I was planning on running 9.0 on a VM learn from the handbook and everything around until I am confident to use it as my main OS without issues.

Though, I don't seem to be able install x.org without internet (I get an error http://postimage.org/image/zdmpbciwd/) and I don't really know how to configure my internet as I am using a dongle, I made the VM use NAT but I failed at that too. I kept looking around and searching, tried everything I could find hoping I'd hit but it all missed.

I am using the dvd1.iso to install directly without burning it to a dvd (though I have the memstick and the cd too).

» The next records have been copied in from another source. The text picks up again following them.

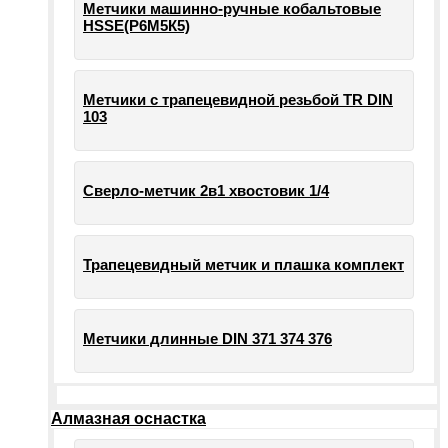
Метчики машинно-ручные кобальтовые
HSSE(Р6М5К5)
Метчики с трапецевидной резьбой TR DIN
103
Сверло-метчик 2в1 хвостовик 1/4
Трапецевидный метчик и плашка комплект
Метчики длинные DIN 371 374 376
Алмазная оснастка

I don't really know what I am missing or doing wrong, can anyone help so that I can get  through post-installation configuration after all this time? 


Thanks in advance


----------



## SirDice (Mar 14, 2012)

Use DHCP on the FreeBSD guest. Depending on how your internet is setup, set the VM to use host based or NAT networking. DHCP should do the rest on the FreeBSD side.


----------



## JayBlue (Mar 14, 2012)

I can't believe I've been looking for a work-around without internet all this time when this works. When I tried to configure it before, I got like 5 interfaces and when I tried DHCP with half of them I had to enter things manually, so I just assumed that I will have to have extra information. Now I just went through it all until I found the right one.

Thanks a lot, at last I can do something


----------